:: Task objective ::
Exactly the lines from the one containing "Issue, Criminal Matter" through the end of the records must be reproduced; leave out all pictures.

[Data extracted from a collection]
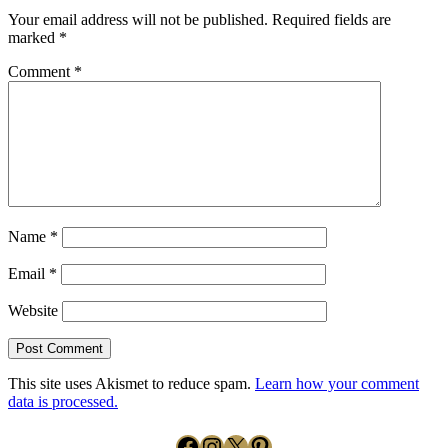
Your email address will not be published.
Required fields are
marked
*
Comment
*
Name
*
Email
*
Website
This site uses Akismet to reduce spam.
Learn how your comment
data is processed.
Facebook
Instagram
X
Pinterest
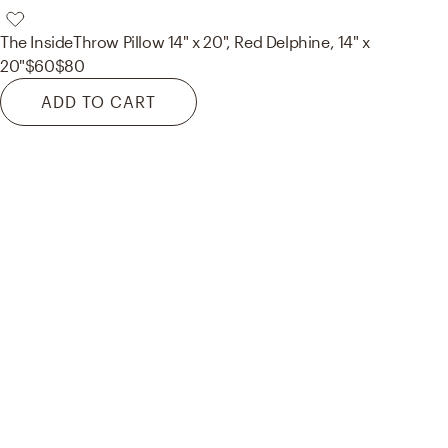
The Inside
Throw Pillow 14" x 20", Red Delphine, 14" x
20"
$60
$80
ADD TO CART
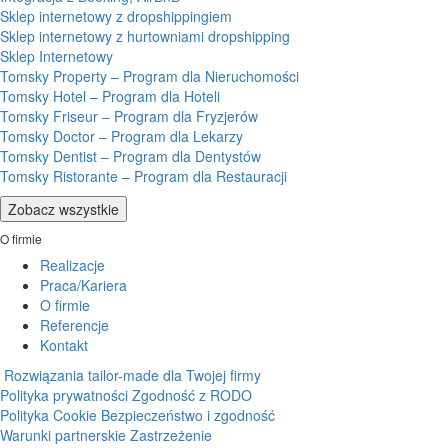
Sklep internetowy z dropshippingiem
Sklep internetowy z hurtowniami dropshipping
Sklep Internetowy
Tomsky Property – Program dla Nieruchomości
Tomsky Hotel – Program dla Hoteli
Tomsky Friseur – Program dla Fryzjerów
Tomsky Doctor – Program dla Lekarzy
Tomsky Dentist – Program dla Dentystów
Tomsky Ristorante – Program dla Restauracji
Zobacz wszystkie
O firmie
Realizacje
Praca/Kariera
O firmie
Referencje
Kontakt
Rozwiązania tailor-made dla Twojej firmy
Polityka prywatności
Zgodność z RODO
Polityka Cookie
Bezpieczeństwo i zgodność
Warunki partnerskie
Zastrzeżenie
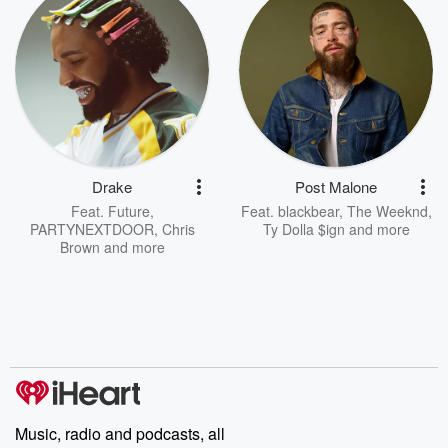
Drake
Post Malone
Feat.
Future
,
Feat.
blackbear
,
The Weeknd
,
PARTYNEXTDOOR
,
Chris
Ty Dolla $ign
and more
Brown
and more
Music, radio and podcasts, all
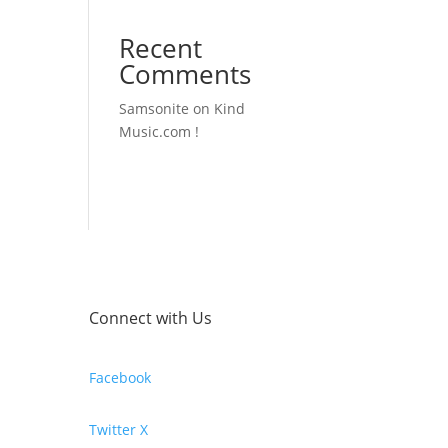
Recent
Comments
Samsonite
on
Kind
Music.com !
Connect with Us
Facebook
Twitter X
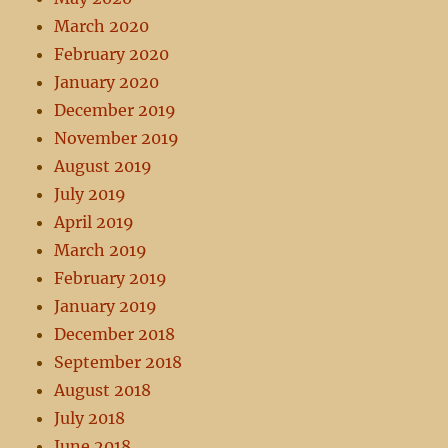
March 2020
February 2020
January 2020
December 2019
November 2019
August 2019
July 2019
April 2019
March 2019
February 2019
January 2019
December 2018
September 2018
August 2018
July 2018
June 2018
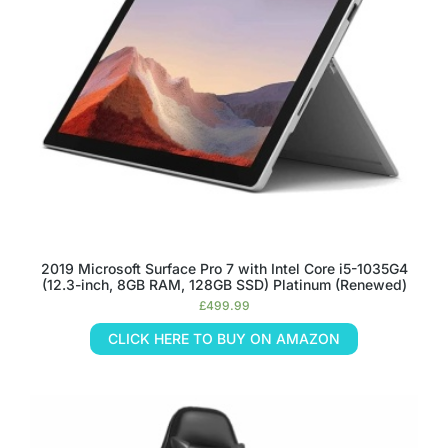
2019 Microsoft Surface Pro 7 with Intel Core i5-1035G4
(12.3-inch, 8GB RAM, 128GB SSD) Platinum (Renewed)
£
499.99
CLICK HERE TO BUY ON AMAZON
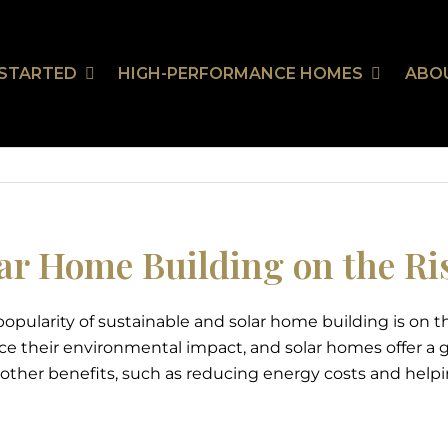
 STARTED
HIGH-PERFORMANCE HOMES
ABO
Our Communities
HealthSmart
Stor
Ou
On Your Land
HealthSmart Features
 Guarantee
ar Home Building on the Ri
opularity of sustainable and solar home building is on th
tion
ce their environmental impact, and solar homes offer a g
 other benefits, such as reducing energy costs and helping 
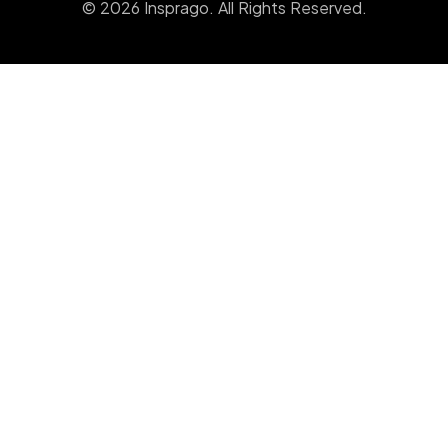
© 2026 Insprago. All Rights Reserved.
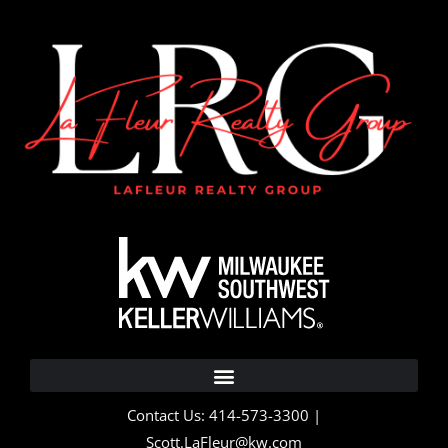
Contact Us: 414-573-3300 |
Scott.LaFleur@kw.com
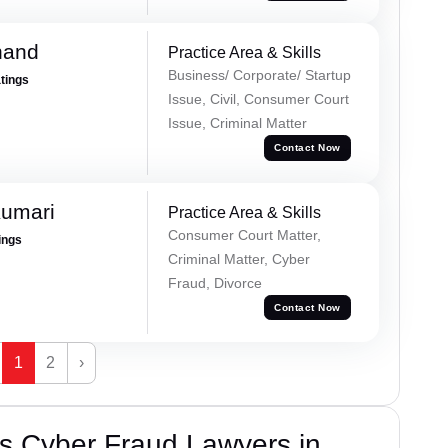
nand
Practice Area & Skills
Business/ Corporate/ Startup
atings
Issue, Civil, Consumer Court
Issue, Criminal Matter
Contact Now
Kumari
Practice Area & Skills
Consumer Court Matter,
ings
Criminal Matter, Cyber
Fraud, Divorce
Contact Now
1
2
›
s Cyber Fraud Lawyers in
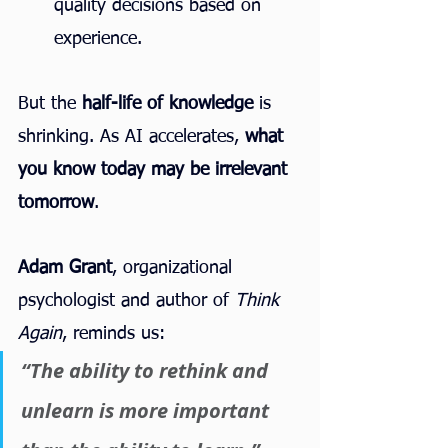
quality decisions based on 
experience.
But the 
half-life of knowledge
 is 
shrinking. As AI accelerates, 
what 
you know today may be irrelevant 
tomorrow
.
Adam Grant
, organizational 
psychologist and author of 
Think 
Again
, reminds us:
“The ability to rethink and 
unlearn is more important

:: Result for this task ::
Issue, Criminal Matter
Contact Now
Kumari
Practice Area & Skills
Consumer Court Matter,
ings
Criminal Matter, Cyber
Fraud, Divorce
Contact Now
1
2
›
s Cyber Fraud Lawyers in
quality decisions based on 
experience.
But the 
half-life of knowledge
 is 
shrinking. As AI accelerates, 
what 
you know today may be irrelevant 
tomorrow
.
Adam Grant
, organizational 
psychologist and author of 
Think 
Again
, reminds us:
“The ability to rethink and 
unlearn is more important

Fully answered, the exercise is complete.